Buffalo calves under 6 months old are susceptible to a bacterial disease called brucellosis. It causes weakened joints, breathing issues, and reproductive problems in adults. But calves with brucellosis often die within the first few months of life. 

The disease is spread through contact with infected birthing tissues and fluids. A herd with brucellosis can kill significant numbers of newborn calves. Ranchers take precautions by testing and separating infected animals. But in wild herds, brucellosis continues to pose a deadly threat.
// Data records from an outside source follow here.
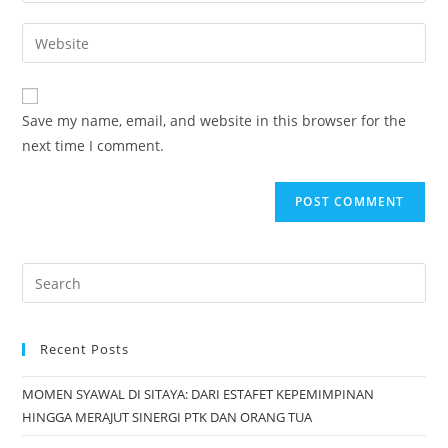
Save my name, email, and website in this browser for the
next time I comment.
Recent Posts
MOMEN SYAWAL DI SITAYA: DARI ESTAFET KEPEMIMPINAN
HINGGA MERAJUT SINERGI PTK DAN ORANG TUA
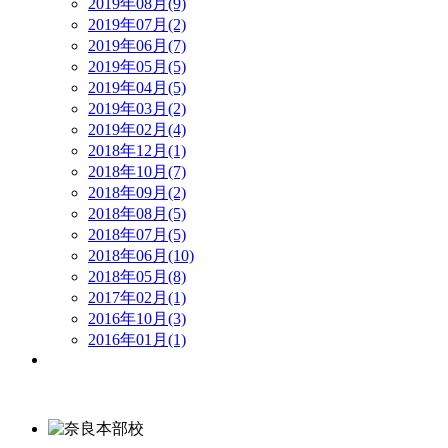
2019年08月(9)
2019年07月(2)
2019年06月(7)
2019年05月(5)
2019年04月(5)
2019年03月(2)
2019年02月(4)
2018年12月(1)
2018年10月(7)
2018年09月(2)
2018年08月(5)
2018年07月(5)
2018年06月(10)
2018年05月(8)
2017年02月(1)
2016年10月(3)
2016年01月(1)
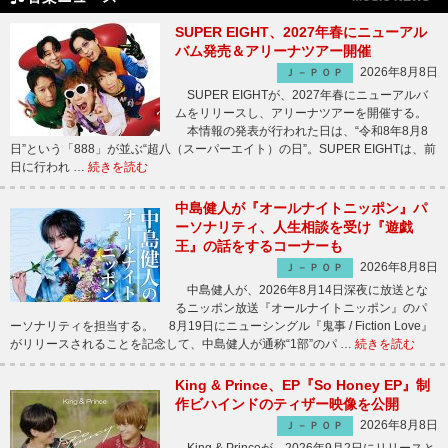
SUPER EIGHT、2027年春にニューアル
バム発売＆アリーナツアー開催
2026年8月8日
Ｊ－ＰＯＰ
SUPER EIGHTが、2027年春にニューアルバ
ムをリリースし、アリーナツアーを開催する。
本情報の発表が行われた日は、“令和8年8月8
日”という「888」が並ぶ“超八（スーパーエイト）の日”。SUPER EIGHTは、前
日に行われ …
続きを読む
中島健人が『オールナイトニッポン』パ
ーソナリティ、人生相談を受け『遊戯
王』の話をするコーナーも
2026年8月8日
Ｊ－ＰＯＰ
中島健人が、2026年8月14日深夜に放送とな
るニッポン放送『オールナイトニッポン』のパ
ーソナリティを担当する。 8月19日にニューシングル『鬼事 / Fiction Love』
がリリースされることを記念して、中島健人が通称“1部”のパ …
続きを読む
King & Prince、EP『So Honey EP』制
作ビハインドのティザー映像を公開
2026年8月8日
Ｊ－ＰＯＰ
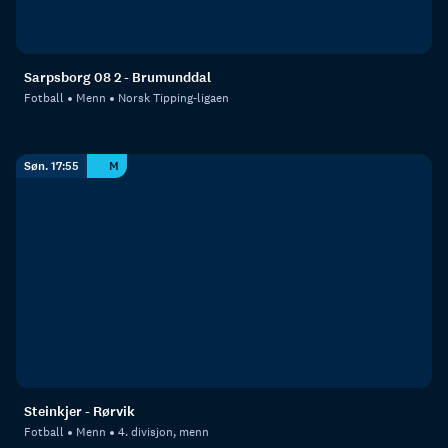
Sarpsborg 08 2 - Brumunddal
Fotball
Menn
Norsk Tipping-ligaen
Søn. 17:55
M
Steinkjer - Rørvik
Fotball
Menn
4. divisjon, menn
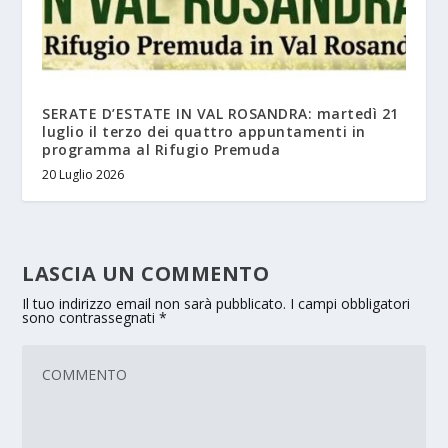
SERATE D’ESTATE IN VAL ROSANDRA: martedì 21
luglio il terzo dei quattro appuntamenti in
programma al Rifugio Premuda
20 Luglio 2026
LASCIA UN COMMENTO
Il tuo indirizzo email non sarà pubblicato.
I campi obbligatori
sono contrassegnati
*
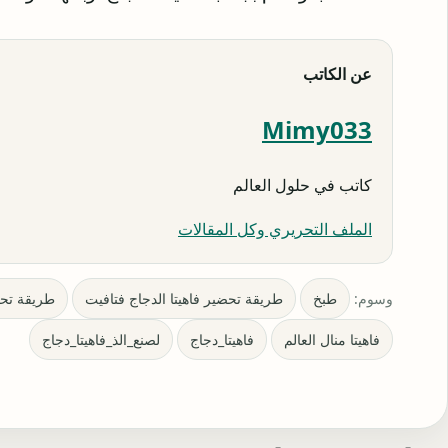
عن الكاتب
Mimy033
كاتب في حلول العالم
الملف التحريري وكل المقالات
وسوم:
طبخ
طريقة تحضير فاهيتا الدجاج فتافيت
طريقة تحضي
فاهيتا منال العالم
فاهيتا_دجاج
لصنع_الذ_فاهيتا_دجاج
What Eats Buffalos What Does A Buffalo Eat
What Eats Buffalos What Does A Buffalo Eat

Weather Events

Extreme weather events on the prairie can also lead to higher calf mortality. Blizzards, floods, droughts, and heatwaves all affect vulnerable calves. A late spring blizzard may kill many newborns that are still too weak to handle the cold temperatures and wind. Flooding can drown young calves or separate them from the herd. 

Extreme heat and drought can lead to dehydration and starvation. Buffalo evolved to withstand the variability of prairie weather, but unusual or severe events impact calf survival. Herd numbers rebound once conditions improve, thanks to the buffalo’s high reproduction rate.


The buffalo’s few predators mainly target vulnerable calves in their first weeks and months of life. Packs of coyotes, wolves, and solitary mountain lions and bears all hunt buffalo calves when possible. But human overhunting posed a much larger historical threat that nearly wiped out the buffalo. 

Today, thanks to conservation efforts, buffalo numbers are recovering slowly but steadily. Scavengers continue their important work of returning buffalo remains back into the prairie ecosystem.